Tucked away among giant shade trees at a discreet distance from the crowded urban madness of Ernakulam, the museum serves as a monument to Kerala’s and in homage to its makers. Historic episodes from the Neolithic to the modern era are showcased here through life sized representations. While regular light and sound shows with English and Malayalam commentaries bring it all more alive.

An art gallery gives it all a contemporary flavor with its over 200 original paintings and sculptures by modern Indian artists.

Kerala Folklore Museum

Ernakulam Kerala Folklore Museum

The outside of the Kerala Folklore Museum itself is eye catching – a tall wood and brick building in the traditional style of Kerala architecture. Each of the museum’s three floors represents the typical architectural styles of Malabar, Kochi and Travancore. The entrance to the museum comprises of the remnants of a 16th century temple in Tamil Nadu, along with wooden carvings from across Kerala. A‘manichithrathazhu’, the ornate and traditional door lock of Kerala on the front door, is strictly ornamental!

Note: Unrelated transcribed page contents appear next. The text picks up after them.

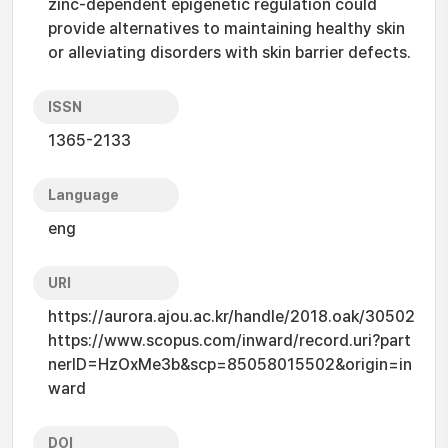
zinc-dependent epigenetic regulation could
provide alternatives to maintaining healthy skin
or alleviating disorders with skin barrier defects.
ISSN
1365-2133
Language
eng
URI
https://aurora.ajou.ac.kr/handle/2018.oak/30502
https://www.scopus.com/inward/record.uri?part
nerID=HzOxMe3b&scp=85058015502&origin=in
ward
DOI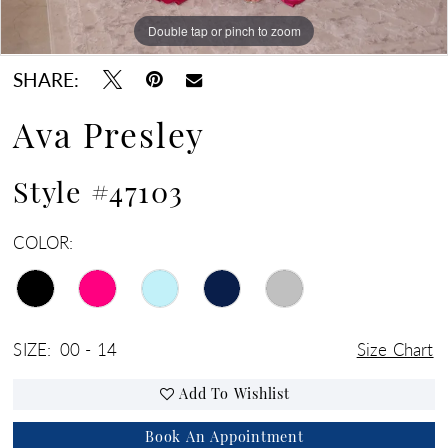
Double tap or pinch to zoom
Double tap or pinch to zoom
Double tap or pinch to zoom
SHARE:
Ava Presley
Style #47103
COLOR:
SIZE:
00 - 14
Size Chart
Add To Wishlist
Book An Appointment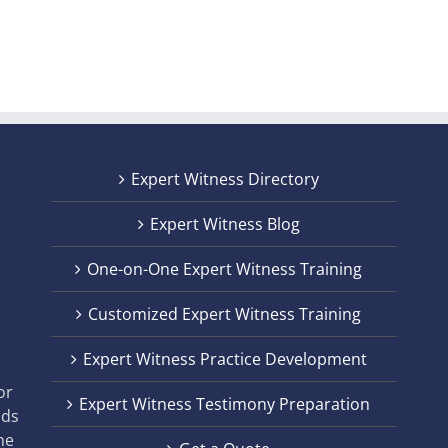
Expert Witness Directory
Expert Witness Blog
One-on-One Expert Witness Training
Customized Expert Witness Training
t
Expert Witness Practice Development
,
or
Expert Witness Testimony Preparation
nds
he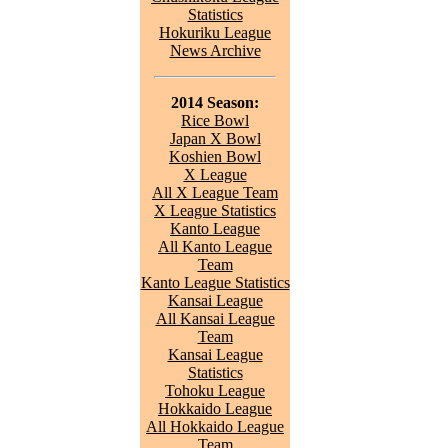
Statistics
Hokuriku League
News Archive
2014 Season:
Rice Bowl
Japan X Bowl
Koshien Bowl
X League
All X League Team
X League Statistics
Kanto League
All Kanto League
Team
Kanto League Statistics
Kansai League
All Kansai League
Team
Kansai League
Statistics
Tohoku League
Hokkaido League
All Hokkaido League
Team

Inside is a breathtaking treasure trove – numbering more than 4000 exhibits! – of startlingly life-like masks, wood, stone and bronze sculptures, costumes, quaint musical instruments, traditional jewelry, Stone Age utensils, rare and esoteric astrological and medicinal manuscripts, among others; all standing in silent testimony to Kerala rich and vibrant art, folk, dance and cultural traditions. Later in the night, some of those traditions come alive in the wood-lined theater on the top floor (with its splendid 17th century wooden ceiling) with live displays and performances.